Crucial m4 And Intel SSD 320: The Other SSD Competitors

Name: Meet Intel&#039;s SSD 320, The Postville Refresh - Crucial m4 And Intel SSD 320: The Other SSD Competitors
Author: Andrew Ku

by Andrew Ku March 28, 2011 at 9:00 AM

33 Comments

Meet Intel's SSD 320, The Postville Refresh

Intel's SSD 320 Series: Something Old, Something New

Intel claims it continues to be satisfied with its current generation of NAND controllers. That's why it was a surprise to see Intel select a third-party solution to drive its 6 Gb/s drives. But while that covers the high-end space, there isn't as much changing in the mainstream lineup.

Intel's SSD 320 uses the same architectural design as the preceding second-gen X25-M (Intel’s X25-M Solid State Drive Reviewed). Both employ a ten-channel architecture based on Intel's PC29AS21BA0 controller, along with the same write algorithms. This is also the same controller seen on the "Soda Creek" SSD 310. So, what's different?

There are four major changes with the SSD 320 Series.

25 nm NAND
Larger and faster cache
Improved data parity
Power protection

Larger and Faster Cache, 64 MB of 166 MHz DRAM on our 300 GB drive

Beyond the move to 25 nm NAND, the SSD 320 features a larger cache that runs 33 MHz faster than the X25-M (G2). In combination with ONFI 2.2 NAND, the SSD 320 claims a sequential write performance of 220 MB/s and 4 KB random write performance of 23 000 IOPS. While not nearly as impressive, sequential read performance sees a slight bump to 270 MB/s (about as much as you can hope for over a 3 Gb/s connection). In comparison, random read performance has increased to 39 500 IOPS.

-	Intel X25-M (G2)	Intel SSD 320 (G3)
Codename	Postville	Postville Refresh
Capacities	80/160 GB	40/80/120/160/300/600 GB
NAND	IMFT 34 nm MLC, ONFI 2.1	IMFT 25 nm MLC, ONFI 2.2
Cache	32 MB DRAM 133 MHz	40/80 GB: 32 MB DRAM 166 MHz 120/160/300/600 GB: 64 MB DRAM 166 MHz
Sequential Read	250 MB/s	270 MB/s
Sequential Write	100 MB/s	220 MB/s
4 KB Random Read	35 000 IOPS	39 500 IOPS
4 KB Random Write	8 600 IOPS	23 000 IOPS
Active Power Consumption (max.)	3 W	6 W
Idle Power Consumption (max.)	0.06 W	0.075 W
Form Factors	2.5" & 1.8"	2.5" & 1.8"
Security	ATA Password	ATA Password + AES-128

The two other features Intel is focusing on are really the result of influence from the enterprise space. For many smaller or less mission-critical applications, enterprise customers are turning to MLC as a cost-effective way to get the exceptional performance of an SSD without the price tag associated with SLC-based drives. That's why the X25-M ended up selling so well in the enterprise space, and found itself the centerpiece of caching solutions and tiered storage systems. As a result, Intel is now adding features that enterprise customers find important: data parity and power protection.

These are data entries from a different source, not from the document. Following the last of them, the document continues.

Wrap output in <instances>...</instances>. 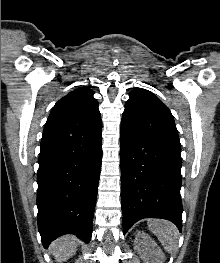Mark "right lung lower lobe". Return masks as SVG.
I'll use <instances>...</instances> for the list:
<instances>
[{
    "label": "right lung lower lobe",
    "instance_id": "right-lung-lower-lobe-1",
    "mask_svg": "<svg viewBox=\"0 0 220 263\" xmlns=\"http://www.w3.org/2000/svg\"><path fill=\"white\" fill-rule=\"evenodd\" d=\"M101 131L102 127L79 138H42L37 207L45 248L67 233L90 241L102 160Z\"/></svg>",
    "mask_w": 220,
    "mask_h": 263
}]
</instances>
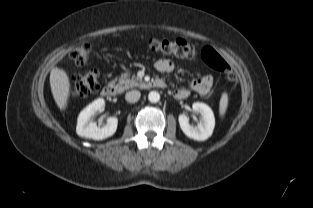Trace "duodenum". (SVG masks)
<instances>
[{"mask_svg": "<svg viewBox=\"0 0 313 208\" xmlns=\"http://www.w3.org/2000/svg\"><path fill=\"white\" fill-rule=\"evenodd\" d=\"M140 86L143 89H150V88L161 89L165 87V82L161 79H155L151 81H143ZM101 93L104 97H114L118 93V87L114 83H108L103 86Z\"/></svg>", "mask_w": 313, "mask_h": 208, "instance_id": "410a0bca", "label": "duodenum"}]
</instances>
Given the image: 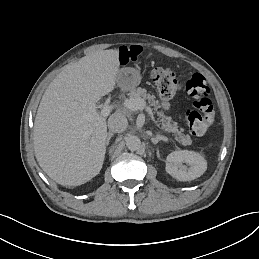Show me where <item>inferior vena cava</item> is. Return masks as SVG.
I'll return each instance as SVG.
<instances>
[{
	"label": "inferior vena cava",
	"instance_id": "obj_1",
	"mask_svg": "<svg viewBox=\"0 0 259 259\" xmlns=\"http://www.w3.org/2000/svg\"><path fill=\"white\" fill-rule=\"evenodd\" d=\"M127 125V118L121 113H115L108 119V128L113 133L124 132Z\"/></svg>",
	"mask_w": 259,
	"mask_h": 259
}]
</instances>
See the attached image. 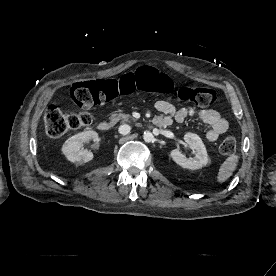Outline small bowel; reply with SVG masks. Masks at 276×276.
Wrapping results in <instances>:
<instances>
[{
    "mask_svg": "<svg viewBox=\"0 0 276 276\" xmlns=\"http://www.w3.org/2000/svg\"><path fill=\"white\" fill-rule=\"evenodd\" d=\"M155 107L162 113L159 117L166 119L169 125L173 121L181 123L188 117H198L210 127L206 133V138L210 142L216 141L229 128L228 121L215 109L176 108L172 103L165 100L156 102Z\"/></svg>",
    "mask_w": 276,
    "mask_h": 276,
    "instance_id": "small-bowel-1",
    "label": "small bowel"
}]
</instances>
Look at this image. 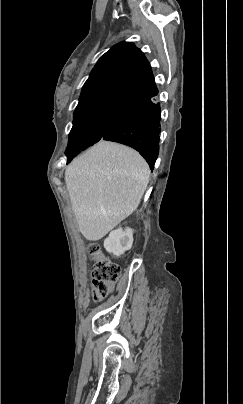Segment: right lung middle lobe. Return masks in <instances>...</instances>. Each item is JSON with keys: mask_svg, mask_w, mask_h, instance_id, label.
I'll use <instances>...</instances> for the list:
<instances>
[{"mask_svg": "<svg viewBox=\"0 0 243 404\" xmlns=\"http://www.w3.org/2000/svg\"><path fill=\"white\" fill-rule=\"evenodd\" d=\"M126 104L120 101H104L76 108L65 151L67 163L81 151L101 140L111 122Z\"/></svg>", "mask_w": 243, "mask_h": 404, "instance_id": "dd1d6c3e", "label": "right lung middle lobe"}]
</instances>
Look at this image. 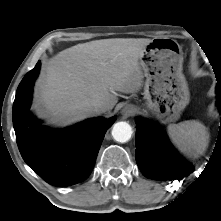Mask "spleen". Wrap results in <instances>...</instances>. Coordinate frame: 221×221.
Wrapping results in <instances>:
<instances>
[{
  "label": "spleen",
  "instance_id": "obj_1",
  "mask_svg": "<svg viewBox=\"0 0 221 221\" xmlns=\"http://www.w3.org/2000/svg\"><path fill=\"white\" fill-rule=\"evenodd\" d=\"M168 134L174 145L184 153L202 154L209 142L207 128L197 120L170 124Z\"/></svg>",
  "mask_w": 221,
  "mask_h": 221
}]
</instances>
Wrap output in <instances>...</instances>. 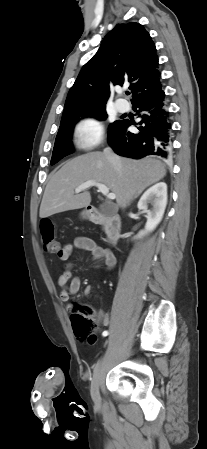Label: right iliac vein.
Returning <instances> with one entry per match:
<instances>
[{
	"instance_id": "obj_1",
	"label": "right iliac vein",
	"mask_w": 207,
	"mask_h": 449,
	"mask_svg": "<svg viewBox=\"0 0 207 449\" xmlns=\"http://www.w3.org/2000/svg\"><path fill=\"white\" fill-rule=\"evenodd\" d=\"M103 365H104V358H101L96 365V368L94 370V373H93V376L91 379L90 393H91L92 400L94 401L95 404H100L99 386H100V380H101L102 371H103Z\"/></svg>"
}]
</instances>
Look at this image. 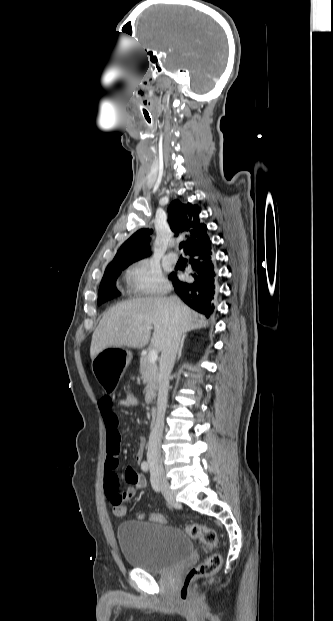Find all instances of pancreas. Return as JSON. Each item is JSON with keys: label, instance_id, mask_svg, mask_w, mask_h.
Here are the masks:
<instances>
[{"label": "pancreas", "instance_id": "1", "mask_svg": "<svg viewBox=\"0 0 333 621\" xmlns=\"http://www.w3.org/2000/svg\"><path fill=\"white\" fill-rule=\"evenodd\" d=\"M140 374L142 375L143 383L146 384L145 401L150 403L156 396L159 374L156 364L150 363L148 356H142L140 358Z\"/></svg>", "mask_w": 333, "mask_h": 621}]
</instances>
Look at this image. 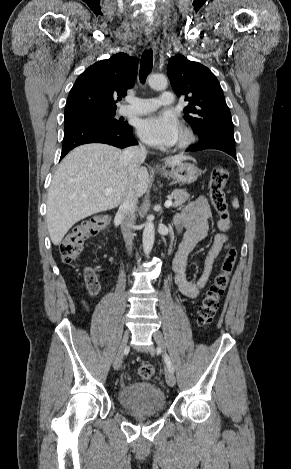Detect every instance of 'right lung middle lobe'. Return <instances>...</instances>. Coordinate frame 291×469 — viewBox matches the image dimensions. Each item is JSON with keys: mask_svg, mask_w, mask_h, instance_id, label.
Listing matches in <instances>:
<instances>
[{"mask_svg": "<svg viewBox=\"0 0 291 469\" xmlns=\"http://www.w3.org/2000/svg\"><path fill=\"white\" fill-rule=\"evenodd\" d=\"M116 109H97V110H88L79 113L69 114L64 116V123H68L75 120H96L104 123H121L120 121L114 118Z\"/></svg>", "mask_w": 291, "mask_h": 469, "instance_id": "dd1d6c3e", "label": "right lung middle lobe"}]
</instances>
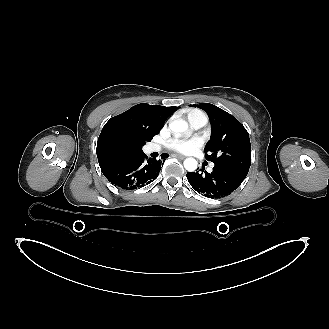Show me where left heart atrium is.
Segmentation results:
<instances>
[{
    "label": "left heart atrium",
    "instance_id": "1",
    "mask_svg": "<svg viewBox=\"0 0 329 329\" xmlns=\"http://www.w3.org/2000/svg\"><path fill=\"white\" fill-rule=\"evenodd\" d=\"M202 143V139L197 136L188 139L174 138L168 142V147L179 153H191L197 150Z\"/></svg>",
    "mask_w": 329,
    "mask_h": 329
}]
</instances>
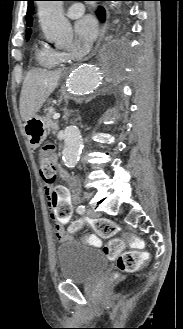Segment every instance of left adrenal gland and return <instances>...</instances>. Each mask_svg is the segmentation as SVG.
Returning <instances> with one entry per match:
<instances>
[{"label": "left adrenal gland", "mask_w": 183, "mask_h": 329, "mask_svg": "<svg viewBox=\"0 0 183 329\" xmlns=\"http://www.w3.org/2000/svg\"><path fill=\"white\" fill-rule=\"evenodd\" d=\"M64 118H65V120H67L68 119V116H69V113H68V111H67V109L66 108H64Z\"/></svg>", "instance_id": "left-adrenal-gland-1"}]
</instances>
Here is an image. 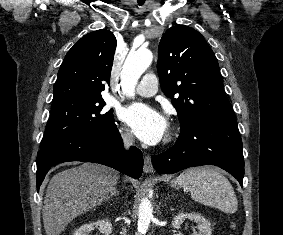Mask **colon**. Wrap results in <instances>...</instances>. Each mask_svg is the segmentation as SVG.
Wrapping results in <instances>:
<instances>
[{"mask_svg": "<svg viewBox=\"0 0 283 235\" xmlns=\"http://www.w3.org/2000/svg\"><path fill=\"white\" fill-rule=\"evenodd\" d=\"M231 227L234 228L235 226L232 224Z\"/></svg>", "mask_w": 283, "mask_h": 235, "instance_id": "5ec220e1", "label": "colon"}]
</instances>
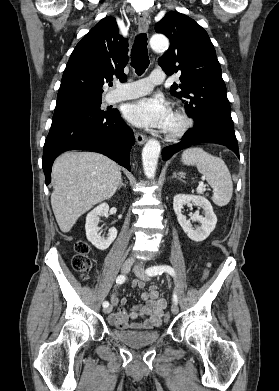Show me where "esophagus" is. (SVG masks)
<instances>
[{"label":"esophagus","instance_id":"1","mask_svg":"<svg viewBox=\"0 0 279 391\" xmlns=\"http://www.w3.org/2000/svg\"><path fill=\"white\" fill-rule=\"evenodd\" d=\"M138 24L141 31L146 32L148 30V15L146 13H138ZM136 141L139 145L147 141V136L141 133H136Z\"/></svg>","mask_w":279,"mask_h":391}]
</instances>
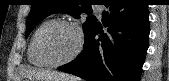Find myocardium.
Listing matches in <instances>:
<instances>
[{
    "label": "myocardium",
    "instance_id": "obj_1",
    "mask_svg": "<svg viewBox=\"0 0 169 81\" xmlns=\"http://www.w3.org/2000/svg\"><path fill=\"white\" fill-rule=\"evenodd\" d=\"M61 25L72 27L76 31L78 37L77 46L75 50L71 53V55H69L67 58L60 61H50L46 57L43 50V38L45 37L47 32L50 31L52 28ZM83 46H84V34L81 27L76 22L65 19L54 20L50 22L48 25H46L39 33L36 41V50L38 56L44 62V64L49 67H59L73 61L81 53Z\"/></svg>",
    "mask_w": 169,
    "mask_h": 81
}]
</instances>
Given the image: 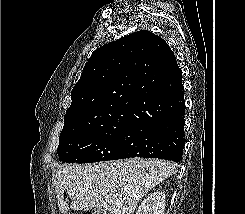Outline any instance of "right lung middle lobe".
<instances>
[{
	"mask_svg": "<svg viewBox=\"0 0 245 214\" xmlns=\"http://www.w3.org/2000/svg\"><path fill=\"white\" fill-rule=\"evenodd\" d=\"M130 127L129 120L86 128L64 121L57 151L59 159L63 163L115 160Z\"/></svg>",
	"mask_w": 245,
	"mask_h": 214,
	"instance_id": "dd1d6c3e",
	"label": "right lung middle lobe"
}]
</instances>
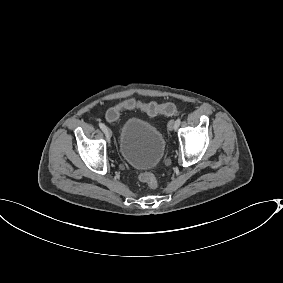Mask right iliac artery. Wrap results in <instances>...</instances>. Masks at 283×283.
Segmentation results:
<instances>
[{
	"mask_svg": "<svg viewBox=\"0 0 283 283\" xmlns=\"http://www.w3.org/2000/svg\"><path fill=\"white\" fill-rule=\"evenodd\" d=\"M99 127L102 129V131L106 134L107 127L103 123H99ZM107 139L109 140V137L106 134Z\"/></svg>",
	"mask_w": 283,
	"mask_h": 283,
	"instance_id": "1",
	"label": "right iliac artery"
}]
</instances>
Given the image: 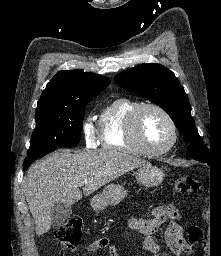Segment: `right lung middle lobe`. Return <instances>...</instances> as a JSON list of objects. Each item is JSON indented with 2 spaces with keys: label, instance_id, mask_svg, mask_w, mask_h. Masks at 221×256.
Segmentation results:
<instances>
[{
  "label": "right lung middle lobe",
  "instance_id": "right-lung-middle-lobe-1",
  "mask_svg": "<svg viewBox=\"0 0 221 256\" xmlns=\"http://www.w3.org/2000/svg\"><path fill=\"white\" fill-rule=\"evenodd\" d=\"M90 101L91 98L81 99L76 107L36 112V128L24 160V170L34 159L57 147L79 143L85 107Z\"/></svg>",
  "mask_w": 221,
  "mask_h": 256
}]
</instances>
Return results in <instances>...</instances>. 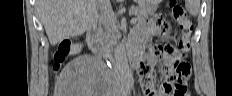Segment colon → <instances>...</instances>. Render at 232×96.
Returning <instances> with one entry per match:
<instances>
[{"label":"colon","instance_id":"5ec220e1","mask_svg":"<svg viewBox=\"0 0 232 96\" xmlns=\"http://www.w3.org/2000/svg\"><path fill=\"white\" fill-rule=\"evenodd\" d=\"M171 17L179 24L182 37L177 48L163 47L160 50L169 58V70L167 71L166 81L171 84L174 81V95H185V81L181 77H186L190 73V66L186 61L189 53V39L193 30L191 19L187 16L183 6L176 0L169 2ZM72 43L69 41L62 42L53 57L52 69L58 72L65 61ZM177 74L178 76H176Z\"/></svg>","mask_w":232,"mask_h":96}]
</instances>
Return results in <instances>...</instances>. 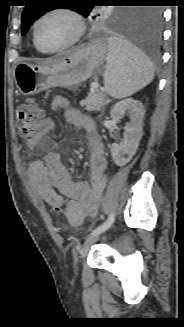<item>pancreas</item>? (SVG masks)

Intel also introduces a new form of redundancy with the 320 series. When the firmware detects a failed area of NAND, it automatically maps a new physical NAND location into the logical SSD map. Intel claims that there is sufficient space to allow more than an entire die’s worth of blocks to be recovered, a feature not available for the second-gen X25-M. This is more accurately described as analogous to RAID 4 at the NAND “memory band” level.

Intel's SSD 320, The Third-Gen SSD

The 300 GB SSD 320 sample in our Bakersfield, CA lab has 20 NAND packages, and each package adds 16 GB to the drive's capacity. In total, our 300 GB has 320 GB of raw NAND flash, and like other consumer drives, the SSD 320 series employs ~7% overprovisioning. Hence, this drive is listed as the 300 GB model (279 GiB in Windows). Data parity is already accounted for in the ~7% of over-provisioning.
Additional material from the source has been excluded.